Alors que les États semblent jouir d’un pouvoir absolu dans ce domaine, les particuliers en RDC sont souvent exclus de la prise de conception et de décision. Cette réalité se heurte à une perspective de redonner le pouvoir régalien à l’État tout en préservant les droits individuels.
La monnaie est avant tout une confiance cristallisée. C’est cette dernière qui se transmet en principe dans le temps et dans l’espace. C’est d’ailleurs le problème fondamental du Franc Congolais. Sa valeur intrinsèque non convertible n’aspire aucune confiance cristallisée dans le temps ni dans l’espace.
La monnaie comme outil de souveraineté
L’État a traditionnellement joué un rôle central dans l’émission et la gestion de la monnaie, en tant qu’outil de souveraineté économique et politique. Pourtant, cette autorité a souvent été utilisée pour des intérêts partisans, au détriment du bien-être général. Il est donc essentiel de repenser la manière dont l’État exerce ce pouvoir, en le rendant plus transparent et responsable.
Promouvoir la participation citoyenne
Pour rétablir l’équilibre, il est nécessaire de permettre une plus grande participation citoyenne dans les décisions liées à la monnaie. Les particuliers doivent avoir la possibilité d’exprimer leurs opinions et d’influencer les politiques monétaires. Le centre financier de Kinshasa doit servir à cela pour diffuser la confiance à plus grande échelle dans le territoire national et bien au-delà. Des mécanismes de dialogue et de consultation doivent être mis en place pour garantir une prise de décision collective et démocratique.
Encourager l’innovation et la concurrence
Une approche iconoclaste consisterait à encourager l’innovation monétaire et à favoriser la concurrence entre différentes formes de monnaie. La bourse congolaise devrait normalement voir le jour pour permettre une plus grande compréhension des instruments financiers nationaux et internationaux au peuple congolais.
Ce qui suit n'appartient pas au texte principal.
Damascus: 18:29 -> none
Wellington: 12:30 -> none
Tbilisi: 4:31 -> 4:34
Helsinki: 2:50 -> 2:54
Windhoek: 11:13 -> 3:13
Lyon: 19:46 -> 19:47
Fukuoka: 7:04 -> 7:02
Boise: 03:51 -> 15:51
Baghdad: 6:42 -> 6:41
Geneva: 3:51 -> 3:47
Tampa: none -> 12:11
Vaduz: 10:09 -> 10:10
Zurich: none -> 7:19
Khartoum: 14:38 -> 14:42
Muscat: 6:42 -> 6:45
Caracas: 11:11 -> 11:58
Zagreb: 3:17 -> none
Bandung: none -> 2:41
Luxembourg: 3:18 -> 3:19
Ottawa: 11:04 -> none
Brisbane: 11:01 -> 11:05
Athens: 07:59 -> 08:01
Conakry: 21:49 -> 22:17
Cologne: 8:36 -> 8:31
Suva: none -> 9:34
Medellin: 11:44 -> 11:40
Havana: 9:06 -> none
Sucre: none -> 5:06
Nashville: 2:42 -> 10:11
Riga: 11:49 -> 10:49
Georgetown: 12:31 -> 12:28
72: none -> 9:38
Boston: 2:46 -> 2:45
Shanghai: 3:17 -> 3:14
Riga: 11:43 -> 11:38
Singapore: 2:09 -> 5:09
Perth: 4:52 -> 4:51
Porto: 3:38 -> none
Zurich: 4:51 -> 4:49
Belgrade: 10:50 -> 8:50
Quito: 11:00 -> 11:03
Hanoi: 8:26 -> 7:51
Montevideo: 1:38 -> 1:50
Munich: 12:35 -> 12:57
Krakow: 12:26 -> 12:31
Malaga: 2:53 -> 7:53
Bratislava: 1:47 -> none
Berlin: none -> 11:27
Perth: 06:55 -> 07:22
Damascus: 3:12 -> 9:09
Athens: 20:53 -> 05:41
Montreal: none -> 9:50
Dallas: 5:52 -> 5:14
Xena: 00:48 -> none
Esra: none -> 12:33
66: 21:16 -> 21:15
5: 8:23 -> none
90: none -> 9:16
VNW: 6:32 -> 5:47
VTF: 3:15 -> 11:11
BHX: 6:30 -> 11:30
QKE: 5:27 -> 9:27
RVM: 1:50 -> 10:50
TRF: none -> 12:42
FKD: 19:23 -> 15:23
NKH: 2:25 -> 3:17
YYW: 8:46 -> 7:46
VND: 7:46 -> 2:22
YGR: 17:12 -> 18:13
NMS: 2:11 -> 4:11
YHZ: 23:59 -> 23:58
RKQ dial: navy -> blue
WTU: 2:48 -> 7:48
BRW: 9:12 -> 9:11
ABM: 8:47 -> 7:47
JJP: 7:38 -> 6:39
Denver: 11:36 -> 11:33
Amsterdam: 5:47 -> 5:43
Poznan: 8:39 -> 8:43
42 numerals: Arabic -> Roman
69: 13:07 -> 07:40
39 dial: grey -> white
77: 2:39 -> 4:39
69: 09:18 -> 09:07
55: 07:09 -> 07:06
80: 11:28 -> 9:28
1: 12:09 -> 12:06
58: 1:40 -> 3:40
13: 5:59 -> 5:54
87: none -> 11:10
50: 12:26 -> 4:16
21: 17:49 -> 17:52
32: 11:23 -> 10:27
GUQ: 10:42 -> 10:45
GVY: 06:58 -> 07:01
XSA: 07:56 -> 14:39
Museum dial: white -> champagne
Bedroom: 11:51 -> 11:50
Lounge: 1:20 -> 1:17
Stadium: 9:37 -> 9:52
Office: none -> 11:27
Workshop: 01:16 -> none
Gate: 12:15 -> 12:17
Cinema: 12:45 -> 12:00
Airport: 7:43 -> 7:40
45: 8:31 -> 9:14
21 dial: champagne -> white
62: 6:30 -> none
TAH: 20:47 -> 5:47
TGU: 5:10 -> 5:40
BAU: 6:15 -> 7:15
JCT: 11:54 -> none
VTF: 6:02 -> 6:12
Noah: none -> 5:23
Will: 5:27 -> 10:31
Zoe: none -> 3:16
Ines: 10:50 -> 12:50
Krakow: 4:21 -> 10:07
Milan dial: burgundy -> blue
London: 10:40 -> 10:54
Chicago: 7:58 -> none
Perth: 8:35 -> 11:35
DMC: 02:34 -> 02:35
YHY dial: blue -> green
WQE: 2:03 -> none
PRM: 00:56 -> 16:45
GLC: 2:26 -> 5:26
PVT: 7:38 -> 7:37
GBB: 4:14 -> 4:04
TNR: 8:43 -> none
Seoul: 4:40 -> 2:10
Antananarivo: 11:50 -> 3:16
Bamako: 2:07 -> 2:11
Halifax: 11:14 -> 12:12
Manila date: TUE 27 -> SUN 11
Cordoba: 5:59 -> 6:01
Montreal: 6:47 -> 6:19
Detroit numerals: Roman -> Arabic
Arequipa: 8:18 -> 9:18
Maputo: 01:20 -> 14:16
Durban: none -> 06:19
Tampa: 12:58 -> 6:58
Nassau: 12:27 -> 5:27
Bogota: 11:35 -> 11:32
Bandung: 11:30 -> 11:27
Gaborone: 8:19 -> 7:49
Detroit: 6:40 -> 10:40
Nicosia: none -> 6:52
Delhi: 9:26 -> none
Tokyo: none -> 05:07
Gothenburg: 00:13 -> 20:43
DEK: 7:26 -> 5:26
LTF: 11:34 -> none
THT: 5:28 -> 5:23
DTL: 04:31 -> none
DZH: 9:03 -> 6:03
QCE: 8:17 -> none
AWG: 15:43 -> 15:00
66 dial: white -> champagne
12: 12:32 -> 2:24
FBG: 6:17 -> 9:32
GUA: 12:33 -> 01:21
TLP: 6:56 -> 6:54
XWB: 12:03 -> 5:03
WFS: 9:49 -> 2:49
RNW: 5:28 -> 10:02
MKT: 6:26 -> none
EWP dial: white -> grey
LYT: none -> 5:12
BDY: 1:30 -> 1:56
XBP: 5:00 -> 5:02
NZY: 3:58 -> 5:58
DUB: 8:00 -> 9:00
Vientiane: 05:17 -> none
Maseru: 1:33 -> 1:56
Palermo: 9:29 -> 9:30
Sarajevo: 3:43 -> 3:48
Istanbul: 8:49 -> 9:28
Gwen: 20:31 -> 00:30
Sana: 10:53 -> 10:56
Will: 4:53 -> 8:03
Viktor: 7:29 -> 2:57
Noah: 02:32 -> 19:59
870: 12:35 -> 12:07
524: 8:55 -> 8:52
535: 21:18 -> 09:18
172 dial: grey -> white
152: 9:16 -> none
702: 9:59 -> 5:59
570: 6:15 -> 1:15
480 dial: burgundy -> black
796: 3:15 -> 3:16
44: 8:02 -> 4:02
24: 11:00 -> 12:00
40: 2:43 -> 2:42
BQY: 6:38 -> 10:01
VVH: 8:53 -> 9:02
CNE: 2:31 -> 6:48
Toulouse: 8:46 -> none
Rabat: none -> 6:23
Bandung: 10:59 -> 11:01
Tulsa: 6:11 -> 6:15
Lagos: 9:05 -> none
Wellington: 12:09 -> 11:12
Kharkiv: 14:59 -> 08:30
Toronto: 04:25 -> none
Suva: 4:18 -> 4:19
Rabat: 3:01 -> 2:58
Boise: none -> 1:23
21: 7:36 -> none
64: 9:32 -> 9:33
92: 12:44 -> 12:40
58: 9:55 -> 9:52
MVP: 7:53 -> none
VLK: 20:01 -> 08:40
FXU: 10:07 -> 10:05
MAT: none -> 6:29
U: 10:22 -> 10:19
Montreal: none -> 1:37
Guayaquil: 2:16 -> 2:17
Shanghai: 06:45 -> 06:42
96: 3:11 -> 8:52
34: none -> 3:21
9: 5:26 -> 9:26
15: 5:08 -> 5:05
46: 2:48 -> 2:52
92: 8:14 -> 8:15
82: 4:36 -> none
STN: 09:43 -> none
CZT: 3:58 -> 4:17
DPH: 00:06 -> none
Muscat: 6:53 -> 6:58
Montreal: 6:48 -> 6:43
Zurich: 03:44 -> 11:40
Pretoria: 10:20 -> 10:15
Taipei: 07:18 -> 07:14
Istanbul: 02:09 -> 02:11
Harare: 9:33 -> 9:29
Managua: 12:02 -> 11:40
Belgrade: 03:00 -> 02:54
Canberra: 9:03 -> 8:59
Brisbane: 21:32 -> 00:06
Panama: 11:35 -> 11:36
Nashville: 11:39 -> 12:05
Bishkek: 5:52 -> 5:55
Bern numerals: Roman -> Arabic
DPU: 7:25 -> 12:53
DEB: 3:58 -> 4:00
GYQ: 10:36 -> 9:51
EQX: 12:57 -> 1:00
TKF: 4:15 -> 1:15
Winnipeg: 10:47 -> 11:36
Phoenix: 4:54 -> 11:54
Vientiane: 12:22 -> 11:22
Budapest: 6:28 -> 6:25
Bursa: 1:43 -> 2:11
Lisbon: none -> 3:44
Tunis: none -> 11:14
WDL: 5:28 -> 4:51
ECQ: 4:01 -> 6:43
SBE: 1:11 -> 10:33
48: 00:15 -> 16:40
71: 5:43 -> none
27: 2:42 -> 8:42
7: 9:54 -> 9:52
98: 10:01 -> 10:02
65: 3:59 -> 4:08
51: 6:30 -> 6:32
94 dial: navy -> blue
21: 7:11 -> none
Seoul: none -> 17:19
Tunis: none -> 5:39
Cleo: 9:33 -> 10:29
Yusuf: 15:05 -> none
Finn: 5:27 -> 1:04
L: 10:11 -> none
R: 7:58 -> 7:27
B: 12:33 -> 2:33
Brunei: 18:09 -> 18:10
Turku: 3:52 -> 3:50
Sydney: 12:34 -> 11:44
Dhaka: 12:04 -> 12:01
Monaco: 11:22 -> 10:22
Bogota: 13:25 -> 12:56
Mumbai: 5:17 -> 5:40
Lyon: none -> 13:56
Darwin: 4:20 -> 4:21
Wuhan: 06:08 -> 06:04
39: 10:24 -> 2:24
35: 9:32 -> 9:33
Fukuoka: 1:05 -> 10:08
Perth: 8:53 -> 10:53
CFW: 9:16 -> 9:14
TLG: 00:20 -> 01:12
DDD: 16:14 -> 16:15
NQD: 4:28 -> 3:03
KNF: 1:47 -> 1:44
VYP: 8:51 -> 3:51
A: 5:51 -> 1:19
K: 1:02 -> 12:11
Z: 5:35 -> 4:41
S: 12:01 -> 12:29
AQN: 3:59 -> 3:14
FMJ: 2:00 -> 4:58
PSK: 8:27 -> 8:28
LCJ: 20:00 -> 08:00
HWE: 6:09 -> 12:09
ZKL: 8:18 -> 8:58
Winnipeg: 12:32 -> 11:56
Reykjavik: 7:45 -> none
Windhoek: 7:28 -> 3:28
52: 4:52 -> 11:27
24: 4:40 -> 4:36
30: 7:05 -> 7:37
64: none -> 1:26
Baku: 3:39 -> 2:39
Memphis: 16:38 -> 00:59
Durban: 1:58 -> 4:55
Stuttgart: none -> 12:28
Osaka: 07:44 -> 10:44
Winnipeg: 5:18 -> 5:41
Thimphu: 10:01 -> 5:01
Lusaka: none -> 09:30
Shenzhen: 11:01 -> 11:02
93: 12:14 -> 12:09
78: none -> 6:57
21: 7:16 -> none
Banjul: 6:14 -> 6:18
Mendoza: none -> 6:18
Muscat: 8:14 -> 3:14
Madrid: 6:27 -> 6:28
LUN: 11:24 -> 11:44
Au lieu de monopoliser le pouvoir de création monétaire, de convertibilité et de protection des échanges commerciaux, l’État pourrait ouvrir la voie à des initiatives privées, tout en réglementant et en protégeant les intérêts publics. Cela stimulerait la concurrence sur la diversité de la confiance monétaire cristallisée et favoriserait l’émergence de solutions adaptées aux besoins spécifiques des citoyens.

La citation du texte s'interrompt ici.